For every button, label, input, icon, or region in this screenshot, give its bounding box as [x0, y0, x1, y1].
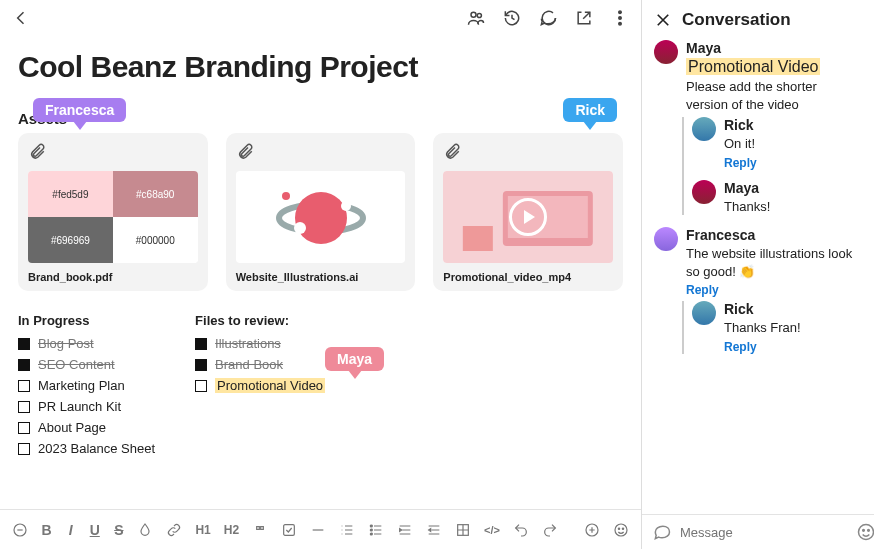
- list-item[interactable]: Promotional Video: [195, 378, 325, 393]
- cursor-francesca: Francesca: [33, 98, 126, 122]
- underline-button[interactable]: U: [89, 522, 100, 538]
- list-item[interactable]: 2023 Balance Sheet: [18, 441, 155, 456]
- avatar: [692, 117, 716, 141]
- avatar: [692, 180, 716, 204]
- message-highlight: Promotional Video: [686, 58, 820, 75]
- assets-row: #fed5d9 #c68a90 #696969 #000000 Brand_bo…: [18, 133, 623, 291]
- svg-point-8: [341, 201, 351, 211]
- svg-point-22: [618, 528, 619, 529]
- h1-button[interactable]: H1: [195, 523, 210, 537]
- swatch: #000000: [113, 217, 198, 263]
- play-icon: [509, 198, 547, 236]
- svg-point-25: [863, 530, 865, 532]
- asset-caption: Website_Illustrations.ai: [236, 271, 406, 283]
- in-progress-heading: In Progress: [18, 313, 155, 328]
- svg-point-7: [294, 222, 306, 234]
- page-title: Cool Beanz Branding Project: [18, 50, 623, 84]
- cursor-rick: Rick: [563, 98, 617, 122]
- redo-button[interactable]: [542, 522, 558, 538]
- svg-point-2: [619, 11, 622, 13]
- avatar: [654, 227, 678, 251]
- asset-card-illustrations[interactable]: Website_Illustrations.ai: [226, 133, 416, 291]
- reply-link[interactable]: Reply: [724, 156, 757, 170]
- video-preview: [443, 171, 613, 263]
- conversation-panel: Conversation Maya Promotional Video Plea…: [642, 0, 874, 549]
- svg-rect-13: [463, 226, 493, 251]
- list-item[interactable]: About Page: [18, 420, 155, 435]
- message-input[interactable]: [680, 525, 848, 540]
- asset-caption: Promotional_video_mp4: [443, 271, 613, 283]
- bold-button[interactable]: B: [41, 522, 52, 538]
- message: Maya Promotional Video Please add the sh…: [654, 40, 862, 113]
- link-button[interactable]: [166, 522, 182, 538]
- reply-link[interactable]: Reply: [724, 340, 801, 354]
- topbar: [0, 0, 641, 36]
- avatar: [692, 301, 716, 325]
- message-text: On it!: [724, 135, 757, 153]
- message-author: Maya: [686, 40, 862, 56]
- svg-point-3: [619, 17, 622, 20]
- message-reply: Rick On it! Reply: [692, 117, 862, 170]
- asset-card-brandbook[interactable]: #fed5d9 #c68a90 #696969 #000000 Brand_bo…: [18, 133, 208, 291]
- avatar: [654, 40, 678, 64]
- svg-point-18: [370, 533, 372, 535]
- emoji-button[interactable]: [856, 521, 874, 543]
- list-item[interactable]: Blog Post: [18, 336, 155, 351]
- svg-point-9: [282, 192, 290, 200]
- review-heading: Files to review:: [195, 313, 325, 328]
- italic-button[interactable]: I: [65, 522, 76, 538]
- list-item[interactable]: PR Launch Kit: [18, 399, 155, 414]
- strike-button[interactable]: S: [113, 522, 124, 538]
- message-author: Rick: [724, 117, 757, 133]
- attachment-icon: [236, 143, 406, 165]
- list-item[interactable]: Illustrations: [195, 336, 325, 351]
- code-button[interactable]: </>: [484, 524, 500, 536]
- add-button[interactable]: [584, 522, 600, 538]
- swatch: #c68a90: [113, 171, 198, 217]
- message-author: Rick: [724, 301, 801, 317]
- message-author: Francesca: [686, 227, 862, 243]
- message-author: Maya: [724, 180, 770, 196]
- more-icon[interactable]: [609, 7, 631, 29]
- checklist-button[interactable]: [281, 522, 297, 538]
- svg-point-21: [615, 524, 627, 536]
- svg-point-26: [868, 530, 870, 532]
- conversation-title: Conversation: [682, 10, 791, 30]
- bullet-list-button[interactable]: [368, 522, 384, 538]
- list-item[interactable]: Marketing Plan: [18, 378, 155, 393]
- message: Francesca The website illustrations look…: [654, 227, 862, 297]
- swatch: #fed5d9: [28, 171, 113, 217]
- message-text: Thanks Fran!: [724, 319, 801, 337]
- cursor-maya: Maya: [325, 347, 384, 371]
- list-item[interactable]: SEO Content: [18, 357, 155, 372]
- close-button[interactable]: [654, 11, 672, 29]
- quote-button[interactable]: [252, 522, 268, 538]
- mention-button[interactable]: [12, 522, 28, 538]
- emoji-button[interactable]: [613, 522, 629, 538]
- color-button[interactable]: [137, 522, 153, 538]
- svg-rect-15: [284, 524, 295, 535]
- table-button[interactable]: [455, 522, 471, 538]
- h2-button[interactable]: H2: [224, 523, 239, 537]
- reply-link[interactable]: Reply: [686, 283, 862, 297]
- divider-button[interactable]: [310, 522, 326, 538]
- history-icon[interactable]: [501, 7, 523, 29]
- ordered-list-button[interactable]: [339, 522, 355, 538]
- outdent-button[interactable]: [426, 522, 442, 538]
- svg-point-4: [619, 23, 622, 26]
- back-button[interactable]: [10, 7, 32, 29]
- svg-point-23: [622, 528, 623, 529]
- comment-icon[interactable]: [537, 7, 559, 29]
- message-text: Thanks!: [724, 198, 770, 216]
- collaborators-icon[interactable]: [465, 7, 487, 29]
- svg-point-6: [295, 192, 347, 244]
- open-external-icon[interactable]: [573, 7, 595, 29]
- editor-toolbar: B I U S H1 H2 </>: [0, 509, 641, 549]
- message-text: The website illustrations look so good! …: [686, 245, 862, 280]
- undo-button[interactable]: [513, 522, 529, 538]
- illustration-preview: [236, 171, 406, 263]
- in-progress-list: In Progress Blog Post SEO Content Market…: [18, 313, 155, 456]
- indent-button[interactable]: [397, 522, 413, 538]
- list-item[interactable]: Brand Book: [195, 357, 325, 372]
- asset-card-video[interactable]: Promotional_video_mp4: [433, 133, 623, 291]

────

PROBLEM TO WORK ON
Every line of the records above should be copied exactly, while the pictures are left behind.

WRITTEN SOLUTION
For every button, label, input, icon, or region in this screenshot, give its bounding box as [x0, y0, x1, y1].
- list-item[interactable]: Promotional Video: [195, 378, 325, 393]
- cursor-francesca: Francesca: [33, 98, 126, 122]
- underline-button[interactable]: U: [89, 522, 100, 538]
- list-item[interactable]: 2023 Balance Sheet: [18, 441, 155, 456]
- avatar: [692, 117, 716, 141]
- avatar: [692, 180, 716, 204]
- message-highlight: Promotional Video: [686, 58, 820, 75]
- assets-row: #fed5d9 #c68a90 #696969 #000000 Brand_bo…: [18, 133, 623, 291]
- svg-point-8: [341, 201, 351, 211]
- svg-point-22: [618, 528, 619, 529]
- h1-button[interactable]: H1: [195, 523, 210, 537]
- swatch: #000000: [113, 217, 198, 263]
- play-icon: [509, 198, 547, 236]
- svg-point-25: [863, 530, 865, 532]
- asset-caption: Website_Illustrations.ai: [236, 271, 406, 283]
- in-progress-heading: In Progress: [18, 313, 155, 328]
- svg-point-7: [294, 222, 306, 234]
- page-title: Cool Beanz Branding Project: [18, 50, 623, 84]
- cursor-rick: Rick: [563, 98, 617, 122]
- redo-button[interactable]: [542, 522, 558, 538]
- svg-point-2: [619, 11, 622, 13]
- avatar: [654, 227, 678, 251]
- asset-card-illustrations[interactable]: Website_Illustrations.ai: [226, 133, 416, 291]
- reply-link[interactable]: Reply: [724, 156, 757, 170]
- video-preview: [443, 171, 613, 263]
- conversation-panel: Conversation Maya Promotional Video Plea…: [642, 0, 874, 549]
- svg-rect-13: [463, 226, 493, 251]
- list-item[interactable]: About Page: [18, 420, 155, 435]
- message-input[interactable]: [680, 525, 848, 540]
- asset-caption: Promotional_video_mp4: [443, 271, 613, 283]
- bold-button[interactable]: B: [41, 522, 52, 538]
- message: Maya Promotional Video Please add the sh…: [654, 40, 862, 113]
- link-button[interactable]: [166, 522, 182, 538]
- reply-link[interactable]: Reply: [724, 340, 801, 354]
- topbar: [0, 0, 641, 36]
- avatar: [692, 301, 716, 325]
- message-text: On it!: [724, 135, 757, 153]
- message-author: Maya: [686, 40, 862, 56]
- svg-point-3: [619, 17, 622, 20]
- message-reply: Rick On it! Reply: [692, 117, 862, 170]
- asset-card-brandbook[interactable]: #fed5d9 #c68a90 #696969 #000000 Brand_bo…: [18, 133, 208, 291]
- avatar: [654, 40, 678, 64]
- svg-point-18: [370, 533, 372, 535]
- emoji-button[interactable]: [856, 521, 874, 543]
- list-item[interactable]: Blog Post: [18, 336, 155, 351]
- svg-point-9: [282, 192, 290, 200]
- review-heading: Files to review:: [195, 313, 325, 328]
- italic-button[interactable]: I: [65, 522, 76, 538]
- list-item[interactable]: PR Launch Kit: [18, 399, 155, 414]
- strike-button[interactable]: S: [113, 522, 124, 538]
- message-author: Rick: [724, 117, 757, 133]
- attachment-icon: [236, 143, 406, 165]
- list-item[interactable]: Illustrations: [195, 336, 325, 351]
- code-button[interactable]: </>: [484, 524, 500, 536]
- add-button[interactable]: [584, 522, 600, 538]
- swatch: #c68a90: [113, 171, 198, 217]
- message-author: Rick: [724, 301, 801, 317]
- message-author: Francesca: [686, 227, 862, 243]
- message-author: Maya: [724, 180, 770, 196]
- more-icon[interactable]: [609, 7, 631, 29]
- checklist-button[interactable]: [281, 522, 297, 538]
- svg-point-21: [615, 524, 627, 536]
- svg-point-26: [868, 530, 870, 532]
- conversation-title: Conversation: [682, 10, 791, 30]
- bullet-list-button[interactable]: [368, 522, 384, 538]
- list-item[interactable]: Marketing Plan: [18, 378, 155, 393]
- message: Francesca The website illustrations look…: [654, 227, 862, 297]
- swatch: #fed5d9: [28, 171, 113, 217]
- message-text: Thanks Fran!: [724, 319, 801, 337]
- cursor-maya: Maya: [325, 347, 384, 371]
- list-item[interactable]: SEO Content: [18, 357, 155, 372]
- close-button[interactable]: [654, 11, 672, 29]
- quote-button[interactable]: [252, 522, 268, 538]
- mention-button[interactable]: [12, 522, 28, 538]
- emoji-button[interactable]: [613, 522, 629, 538]
- color-button[interactable]: [137, 522, 153, 538]
- svg-rect-15: [284, 524, 295, 535]
- table-button[interactable]: [455, 522, 471, 538]
- h2-button[interactable]: H2: [224, 523, 239, 537]
- reply-link[interactable]: Reply: [686, 283, 862, 297]
- divider-button[interactable]: [310, 522, 326, 538]
- history-icon[interactable]: [501, 7, 523, 29]
- ordered-list-button[interactable]: [339, 522, 355, 538]
- outdent-button[interactable]: [426, 522, 442, 538]
- svg-point-4: [619, 23, 622, 26]
- back-button[interactable]: [10, 7, 32, 29]
- svg-point-23: [622, 528, 623, 529]
- comment-icon[interactable]: [537, 7, 559, 29]
- message-text: Thanks!: [724, 198, 770, 216]
- collaborators-icon[interactable]: [465, 7, 487, 29]
- svg-point-6: [295, 192, 347, 244]
- open-external-icon[interactable]: [573, 7, 595, 29]
- editor-toolbar: B I U S H1 H2 </>: [0, 509, 641, 549]
- message-text: The website illustrations look so good! …: [686, 245, 862, 280]
- undo-button[interactable]: [513, 522, 529, 538]
- illustration-preview: [236, 171, 406, 263]
- in-progress-list: In Progress Blog Post SEO Content Market…: [18, 313, 155, 456]
- indent-button[interactable]: [397, 522, 413, 538]
- list-item[interactable]: Brand Book: [195, 357, 325, 372]
- asset-card-video[interactable]: Promotional_video_mp4: [433, 133, 623, 291]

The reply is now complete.